Whenever I call in to a service because it’s not working, when I get stuck talking to a computer, I’m fucking furious. Every single AI implementation I’ve worked with has been absolute trash. I spam click zero and yell “operator” when it says it didn’t hear me or asks for my problem, and I’ve 100% of the time made it through to a person. People also suck, but they at least understand what I’m saying and aren’t as patronizing.
My counter is that if the question I ask the chat bot is too complicated to answer, then it should be redirected to a person that can.
Whenever I’m thinking of examples where I interface with these bots, it’s usually because my internet is down or some other service. After the most basic of prompts, I expect actual customer service, not being pawned off in something else.
It really is a deal breaker in many cases for me. If I were to call in somewhere as a prospective customer, and if I were addressed my a computer, I will not do business there. It tells me everything I need to know about how a company views it’s customers.
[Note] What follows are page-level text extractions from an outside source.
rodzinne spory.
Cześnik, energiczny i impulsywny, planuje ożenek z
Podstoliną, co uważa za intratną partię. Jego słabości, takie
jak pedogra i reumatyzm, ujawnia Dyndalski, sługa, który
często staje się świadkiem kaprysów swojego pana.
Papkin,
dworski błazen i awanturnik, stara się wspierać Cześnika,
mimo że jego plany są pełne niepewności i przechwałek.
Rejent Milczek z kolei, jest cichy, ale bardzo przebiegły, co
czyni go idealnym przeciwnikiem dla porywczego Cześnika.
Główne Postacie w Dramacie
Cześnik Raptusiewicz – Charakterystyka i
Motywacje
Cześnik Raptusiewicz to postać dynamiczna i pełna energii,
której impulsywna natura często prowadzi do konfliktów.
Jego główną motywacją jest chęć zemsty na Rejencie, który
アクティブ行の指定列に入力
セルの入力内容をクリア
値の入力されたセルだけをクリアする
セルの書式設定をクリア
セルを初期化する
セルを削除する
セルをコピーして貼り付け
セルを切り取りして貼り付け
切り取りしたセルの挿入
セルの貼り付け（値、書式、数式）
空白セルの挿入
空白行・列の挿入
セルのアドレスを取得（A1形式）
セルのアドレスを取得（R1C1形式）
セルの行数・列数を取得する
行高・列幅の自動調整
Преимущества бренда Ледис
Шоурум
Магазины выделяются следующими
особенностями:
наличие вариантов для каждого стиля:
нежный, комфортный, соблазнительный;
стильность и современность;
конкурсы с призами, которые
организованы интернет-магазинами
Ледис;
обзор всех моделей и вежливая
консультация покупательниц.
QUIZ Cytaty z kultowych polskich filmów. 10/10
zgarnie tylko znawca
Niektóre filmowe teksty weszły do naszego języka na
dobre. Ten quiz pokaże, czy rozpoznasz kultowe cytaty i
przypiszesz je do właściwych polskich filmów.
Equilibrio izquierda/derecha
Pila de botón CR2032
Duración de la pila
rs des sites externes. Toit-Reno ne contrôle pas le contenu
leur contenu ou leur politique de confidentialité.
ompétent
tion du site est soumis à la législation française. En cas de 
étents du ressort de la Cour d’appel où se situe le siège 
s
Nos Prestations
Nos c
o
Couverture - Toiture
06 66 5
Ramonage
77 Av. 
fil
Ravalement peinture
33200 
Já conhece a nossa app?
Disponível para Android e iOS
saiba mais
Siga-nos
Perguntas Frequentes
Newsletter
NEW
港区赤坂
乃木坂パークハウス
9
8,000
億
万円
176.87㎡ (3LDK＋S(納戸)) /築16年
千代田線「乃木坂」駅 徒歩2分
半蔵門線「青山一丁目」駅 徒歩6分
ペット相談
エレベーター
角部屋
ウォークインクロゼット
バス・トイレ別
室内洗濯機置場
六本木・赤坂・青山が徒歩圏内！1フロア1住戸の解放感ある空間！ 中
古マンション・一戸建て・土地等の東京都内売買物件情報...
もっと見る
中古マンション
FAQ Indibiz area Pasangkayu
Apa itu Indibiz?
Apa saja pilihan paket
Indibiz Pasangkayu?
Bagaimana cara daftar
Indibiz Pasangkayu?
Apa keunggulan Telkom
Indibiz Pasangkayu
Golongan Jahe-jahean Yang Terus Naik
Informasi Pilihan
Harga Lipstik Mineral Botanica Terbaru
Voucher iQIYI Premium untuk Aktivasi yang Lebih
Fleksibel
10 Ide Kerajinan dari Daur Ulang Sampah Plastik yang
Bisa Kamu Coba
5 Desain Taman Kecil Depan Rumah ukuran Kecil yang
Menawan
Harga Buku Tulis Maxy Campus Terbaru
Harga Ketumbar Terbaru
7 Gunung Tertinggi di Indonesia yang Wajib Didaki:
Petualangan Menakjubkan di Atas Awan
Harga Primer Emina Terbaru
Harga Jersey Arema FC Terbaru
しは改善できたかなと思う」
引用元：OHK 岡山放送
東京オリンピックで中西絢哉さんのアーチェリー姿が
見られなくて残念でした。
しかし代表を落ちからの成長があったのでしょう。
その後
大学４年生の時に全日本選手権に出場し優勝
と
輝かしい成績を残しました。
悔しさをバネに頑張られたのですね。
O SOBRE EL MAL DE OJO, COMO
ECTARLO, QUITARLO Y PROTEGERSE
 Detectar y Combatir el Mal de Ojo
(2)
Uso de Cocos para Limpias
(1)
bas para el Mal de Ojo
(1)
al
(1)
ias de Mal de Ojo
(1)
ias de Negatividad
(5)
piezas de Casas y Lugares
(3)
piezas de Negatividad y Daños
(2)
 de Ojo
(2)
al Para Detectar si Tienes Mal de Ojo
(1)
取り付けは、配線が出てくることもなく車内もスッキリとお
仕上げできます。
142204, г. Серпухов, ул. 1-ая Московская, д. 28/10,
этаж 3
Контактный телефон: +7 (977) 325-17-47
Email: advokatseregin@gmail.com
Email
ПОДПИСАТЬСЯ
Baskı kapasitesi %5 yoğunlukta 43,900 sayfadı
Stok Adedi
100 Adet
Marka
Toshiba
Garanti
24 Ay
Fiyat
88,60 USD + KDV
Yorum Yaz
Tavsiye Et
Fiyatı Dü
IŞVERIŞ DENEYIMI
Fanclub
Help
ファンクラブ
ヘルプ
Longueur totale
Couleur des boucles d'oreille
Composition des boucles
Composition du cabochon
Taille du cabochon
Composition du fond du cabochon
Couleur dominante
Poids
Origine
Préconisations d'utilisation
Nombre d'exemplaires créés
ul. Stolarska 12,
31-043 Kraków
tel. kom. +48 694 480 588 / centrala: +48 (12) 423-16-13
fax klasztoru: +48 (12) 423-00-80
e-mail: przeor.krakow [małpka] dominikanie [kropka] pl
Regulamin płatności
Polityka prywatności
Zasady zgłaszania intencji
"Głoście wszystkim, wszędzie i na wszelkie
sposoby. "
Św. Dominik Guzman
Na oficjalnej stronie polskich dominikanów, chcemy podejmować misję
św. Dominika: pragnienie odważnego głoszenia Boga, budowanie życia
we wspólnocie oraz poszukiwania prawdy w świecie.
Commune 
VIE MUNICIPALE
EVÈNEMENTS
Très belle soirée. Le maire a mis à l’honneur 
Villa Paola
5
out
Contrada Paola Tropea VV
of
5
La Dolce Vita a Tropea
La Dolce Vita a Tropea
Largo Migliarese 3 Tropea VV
I do think “AI” as an internal tool for a lot of businesses makes sense in a lot of applications. Perhaps internal first contact for customer service or in code development as something that can work as a powerful linter or something that can generate robust unit testing. I feel it should almost never be customer facing.
I mainly disagree with you out of spite for AI, not because I disagree with the ideal vision that you have on the topic. It hasn’t been super mainstream long enough for me to be burned as many times as I have been, and the marketing makes me want to do bad things.